I make a very simple version of flan.

Caramelize 1/2 cup sugar in a heavy sauce pan and pour into dish custard is to be cooked in. (I use a 7" french white dish about 2 1/2 inches deep)
Into blender, pour 1 can condensed milk, 1 can water, 4 eggs, 1 teaspoon vanilla extract. Blend and pour into dish. Bake in a water bath @350 for about 1 hour (water bath to the depth of 1". I use hot water. I serve with pineapple and strawberries. Very simple and delicious!

PS:  If caramel doesn't cover the dish, I put it in the microwave for 5 or 6 seconds and swirl it til it covers.


----------



## texasgirl (Mar 18, 2006)

Thank you, licia, butl, I'm going to stick with the recipe as I have already bought the ingredients, I just need to know if this is a tube pan or not.

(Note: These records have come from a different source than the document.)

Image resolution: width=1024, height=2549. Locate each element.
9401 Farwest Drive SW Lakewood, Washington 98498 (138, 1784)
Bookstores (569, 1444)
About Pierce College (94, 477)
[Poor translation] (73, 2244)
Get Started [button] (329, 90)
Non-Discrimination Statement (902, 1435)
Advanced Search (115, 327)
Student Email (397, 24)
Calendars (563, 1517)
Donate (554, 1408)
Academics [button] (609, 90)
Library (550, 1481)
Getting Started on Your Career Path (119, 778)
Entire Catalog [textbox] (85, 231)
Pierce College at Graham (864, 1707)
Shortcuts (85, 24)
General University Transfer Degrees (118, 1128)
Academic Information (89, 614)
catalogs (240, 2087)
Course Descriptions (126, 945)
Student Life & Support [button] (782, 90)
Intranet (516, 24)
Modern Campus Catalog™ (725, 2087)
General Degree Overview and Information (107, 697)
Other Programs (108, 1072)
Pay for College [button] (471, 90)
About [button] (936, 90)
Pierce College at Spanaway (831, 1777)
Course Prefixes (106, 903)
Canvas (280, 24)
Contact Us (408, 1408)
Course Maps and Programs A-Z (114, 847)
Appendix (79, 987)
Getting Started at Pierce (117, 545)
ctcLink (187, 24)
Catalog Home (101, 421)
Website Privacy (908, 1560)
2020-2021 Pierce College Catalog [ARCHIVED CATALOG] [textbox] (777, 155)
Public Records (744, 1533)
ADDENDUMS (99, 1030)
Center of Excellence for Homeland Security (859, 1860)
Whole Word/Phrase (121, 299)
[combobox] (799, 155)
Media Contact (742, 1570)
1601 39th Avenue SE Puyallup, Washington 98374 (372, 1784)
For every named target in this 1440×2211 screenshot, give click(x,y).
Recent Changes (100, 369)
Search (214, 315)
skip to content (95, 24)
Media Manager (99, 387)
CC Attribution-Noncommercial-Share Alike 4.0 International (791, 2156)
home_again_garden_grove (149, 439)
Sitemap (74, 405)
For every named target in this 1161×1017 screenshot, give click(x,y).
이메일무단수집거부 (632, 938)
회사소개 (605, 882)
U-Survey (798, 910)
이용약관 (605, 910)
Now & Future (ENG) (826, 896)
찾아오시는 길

Would it be the same if I used a bundt pan? I've never used a tube pan and I have this one that was my mom's, I just don't know what kind of pan it is.


----------



## Cherry2000 (Mar 18, 2006)

Yep...that's a tube pan.

I would probably stay away from using a bundt pan for flan. It's a custard of course, and sometimes the more intricate surface of the bundt pan can make unmolding difficult.


----------



## ironchef (Mar 18, 2006)

Texasgirl, that's a cake pan. For flan, you'll want to use one made out of ceramic, porcelain, clay, etc. It will look more like this:


----------



## texasgirl (Mar 18, 2006)

Thank you, Cherry2000!
Hmmm, Ironchef, I don't have anything like that. That's just terrific.


----------



## texasgirl (Mar 18, 2006)

I just screwed up the flan!!!!!! AAAAAAAAA!!!
I forgot the vanilla. I was being so careful and they had the stupid conference on getting Terrell Owens and I forgot it. Stupid!!! I guess I'll find out how bad when we taste it.


----------



## Swann (Mar 18, 2006)

Me thinks that you will have trouble getting the sugar to carmelize in that type of tube pan. I use that type as a mold for gelatin, pates, mousse, ice etc. I agree with licia that you should only do 1/2 C sugar to carmelize and the rest into the custard.

A tube pan is any pan that has a tube in the middle to help with even baking as angel food cake and dense batter of pound cake. Many tube pans are 2 part so you could not use on top the stove to heat sugar to 325* for carmel. I am not sure what kind of pan your recipe calls for unless it is a speciality one. I own several but none would work for your recipe.


----------



## Dina (Mar 18, 2006)

Txgirl,
Don't mess with too many ingredients.  Here's my "tres leches" (3 milks) Spanish flan that's so easy to make.

Blend:
7 eggs
2 tsp vanilla
1 can evaported milk
1 can sweetened condensed milk
1 cup 2% or whole milk

If you'd like, you could caramelize 1/2 cup sugar in a heavy sauce pan and pour into individual custard dishes then adding the blended milk mixture over it.  I always use a large 2 quart Pirex instead of individual servings.  Place the Pirex dish in a large pan filled half way with water.  Cook at 350 degrees for 50 to 60 minutes.  This method will allow the steam to cook the flan evenly and prevent from burning.  Enjoy!


----------



## texasgirl (Mar 18, 2006)

Cool, I'll do this next time, thanks Dina!!


----------